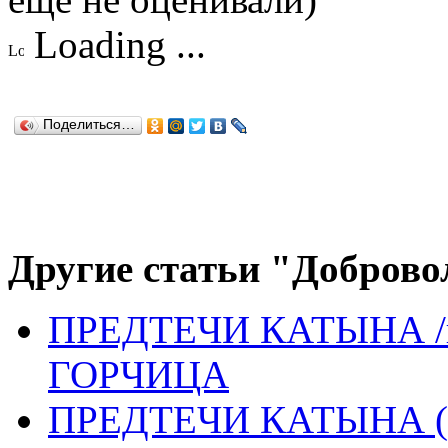
Loading ...
Поделиться…
Другие статьи "Доброво
ПРЕДТЕЧИ КАТЫНА /п
ГОРЧИЦА
ПРЕДТЕЧИ КАТЫНА (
**********
== Exercise instructions ==
Start at the first line and set down all of the data exactly, passing over the pictures.

== Your solution ==
Loading ...
Поделиться…
Другие статьи "Доброво
ПРЕДТЕЧИ КАТЫНА /п
ГОРЧИЦА
ПРЕДТЕЧИ КАТЫНА (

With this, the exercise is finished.